Luckily Google offers a service that combines the instant convenience of Google with the legitimacy of peer reviewed oversight and this is this Google Scholar. In order to use Google Scholar you have to sign up with a Google account - it will ask you some information about yourself including your schools or work and they will send you an email back and verify your identity or an official website that you're associated with and any specific academic areas of interest.

This is more of a formality in the event that you have any of your work officially published in an academic publication so it's always nice to have just in case, after that there's only one last thing you have to do to ensure your access to proper sources. Go to the settings menu, click the librarian link and you will have to search and approve the school libraries. Your profile is associated with these links and will allow you to read the sources for free and if you don't have a library access link, consult with the representative of your local library in order to gain access.

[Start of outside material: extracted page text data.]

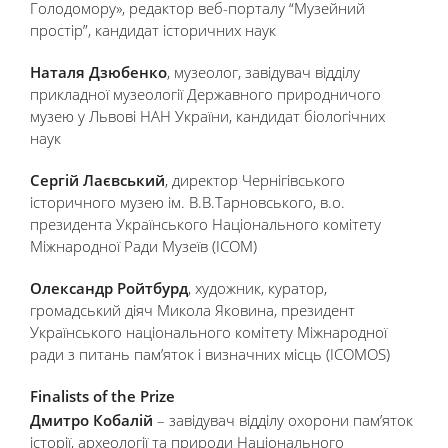
Голодомору», редактор веб-порталу “Музейний
простір”, кандидат історичних наук
Наталя Дзюбенко
, музеолог, завідувач відділу
прикладної музеології Державного природничого
музею у Львові НАН України, кандидат біологічних
наук
Сергій Лаєвський
, директор Чернігівського
історичного музею ім. В.В.Тарновського, в.о.
президента Українського Національного комітету
Міжнародної Ради Музеїв (ICOM)
Олександр Ройтбурд
, художник, куратор,
громадський діяч Микола Яковина, президент
Українського національного комітету Міжнародної
ради з питань пам’яток і визначних місць (ICOMOS)
Finalists of the Prize
Дмитро Кобалій
– завідувач відділу охорони пам’яток
історії, археології та природи Національного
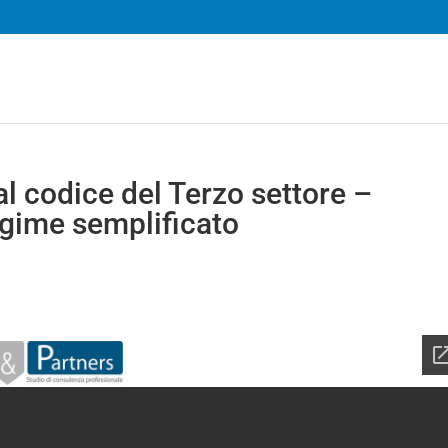
l codice del Terzo settore –
egime semplificato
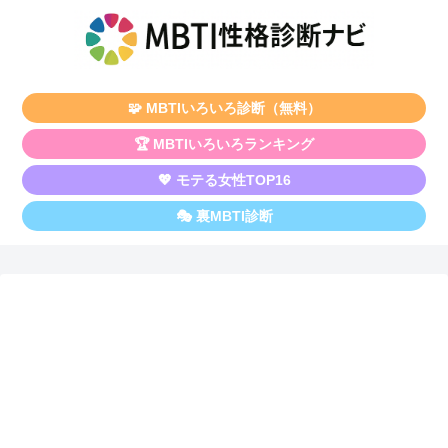
🧩 MBTIいろいろ診断（無料）
🏆 MBTIいろいろランキング
💖 モテる女性TOP16
🎭 裏MBTI診断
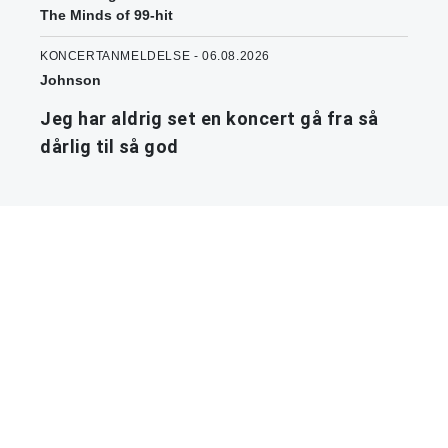
The Minds of 99-hit
KONCERTANMELDELSE - 06.08.2026
Johnson
Jeg har aldrig set en koncert gå fra så
dårlig til så god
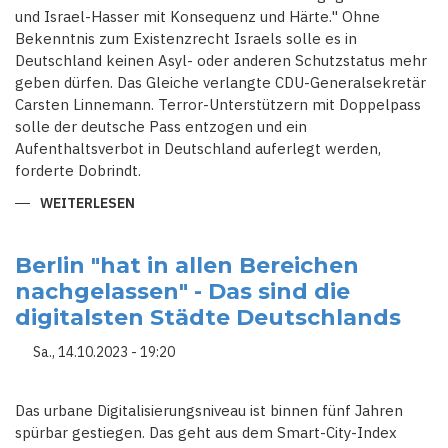
und Israel-Hasser mit Konsequenz und Härte." Ohne
Bekenntnis zum Existenzrecht Israels solle es in
Deutschland keinen Asyl- oder anderen Schutzstatus mehr
geben dürfen. Das Gleiche verlangte CDU-Generalsekretär
Carsten Linnemann. Terror-Unterstützern mit Doppelpass
solle der deutsche Pass entzogen und ein
Aufenthaltsverbot in Deutschland auferlegt werden,
forderte Dobrindt.
WEITERLESEN
ÜBER
UNIONSPOLITIKER
FORDERN
"KNALLHART-
KURS
Berlin "hat in allen Bereichen
GEGEN
nachgelassen" - Das sind die
JUDEN-
UND
digitalsten Städte Deutschlands
ISRAEL-
HASSER
MIT
Sa., 14.10.2023 - 19:20
KONSEQUENZ"
Das urbane Digitalisierungsniveau ist binnen fünf Jahren
spürbar gestiegen. Das geht aus dem Smart-City-Index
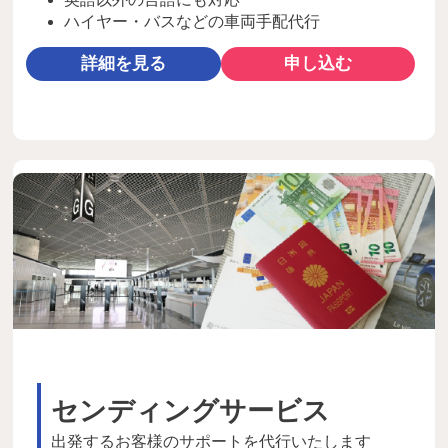
ハイヤー・バスなどの車両手配代行
詳細を見る
申し込む
センディングサービス
出発するお客様のサポートを代行いたします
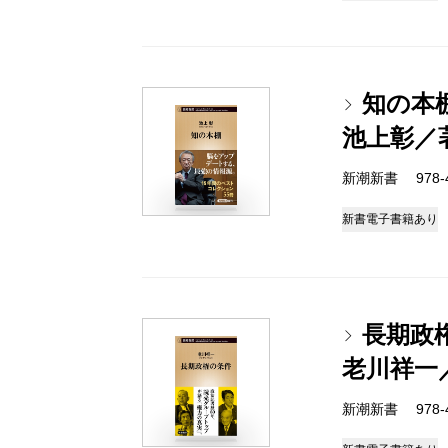
知の本
池上彰／
新潮新書 978-4-
新書
電子書籍あり
長期政
老川祥一
新潮新書 978-4-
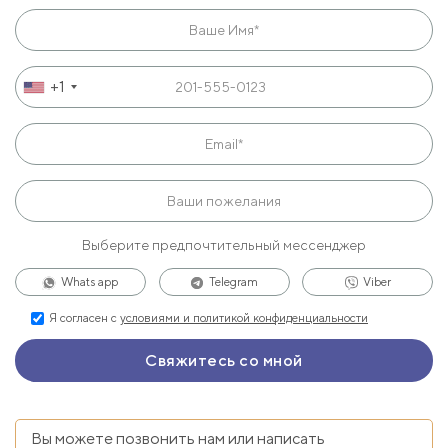
+1
Выберите предпочтительный мессенджер
Whats app
Telegram
Viber
Я согласен с
условиями и политикой конфиденциальности
Вы можете позвонить нам или написать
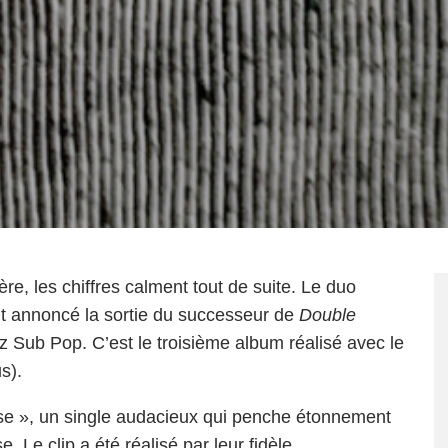
re, les chiffres calment tout de suite. Le duo
t annoncé la sortie du successeur de
Double
ez
Sub Pop
. C’est le troisième album réalisé avec le
s).
ese », un single audacieux qui penche étonnement
 Le clip a été réalisé par leur fidèle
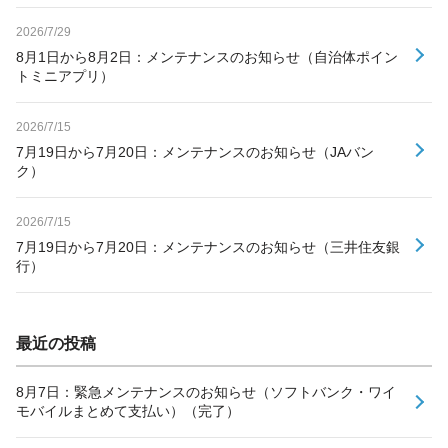
2026/7/29
8月1日から8月2日：メンテナンスのお知らせ（自治体ポイン
トミニアプリ）
2026/7/15
7月19日から7月20日：メンテナンスのお知らせ（JAバン
ク）
2026/7/15
7月19日から7月20日：メンテナンスのお知らせ（三井住友銀
行）
最近の投稿
8月7日：緊急メンテナンスのお知らせ（ソフトバンク・ワイ
モバイルまとめて支払い）（完了）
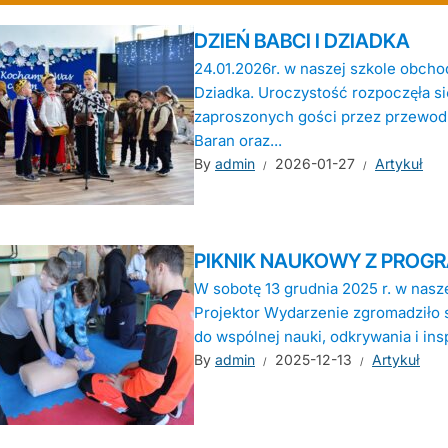
DZIEŃ BABCI I DZIADKA
24.01.2026r. w naszej szkole obcho
Dziadka. Uroczystość rozpoczęła si
zaproszonych gości przez przewod
Baran oraz...
By
admin
2026-01-27
Artykuł
PIKNIK NAUKOWY Z PROG
W sobotę 13 grudnia 2025 r. w nasz
Projektor Wydarzenie zgromadziło 
do wspólnej nauki, odkrywania i insp
By
admin
2025-12-13
Artykuł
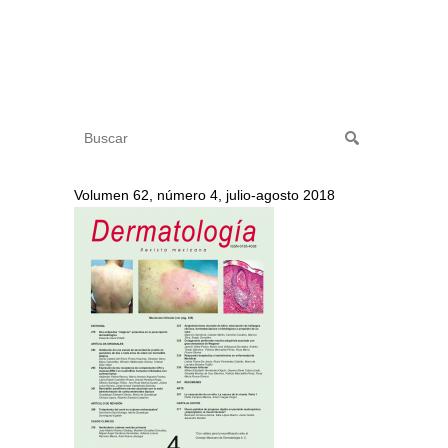
Volumen 62, número 4, julio-agosto 2018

Once your account is set up, you'll be able to search any subject as you would normally do with a regular Google search. Though the key distinction scholar makes from regular Google is that it specifically displays books and articles written on the subject rather than websites. If the result has a website or PDF link to the right of the resource that means that there is a full-text version of that source that you can access for free. So it should be noted that some of these results will not actually take you directly to the text rather show you a citation of the work this is usually done for published works that can only be physically obtained.

If you want to use any of these sources you can actually request an interlibrary loan to request these physical copies. Another difference from standard Google to scholar is that some of the features that are displayed under the results - the first shows how many people in sources have cited this work as a reference in other publications. This is often a good indicator for how useful that source has been for other people. There's a link that can display some similar articles and there's also a link that can physically request some of these sources which can be very useful if it isn't already. In the library you can also click to save this results in a personal library for later use.

I hope this has helped you get a better understanding of Google Scholar.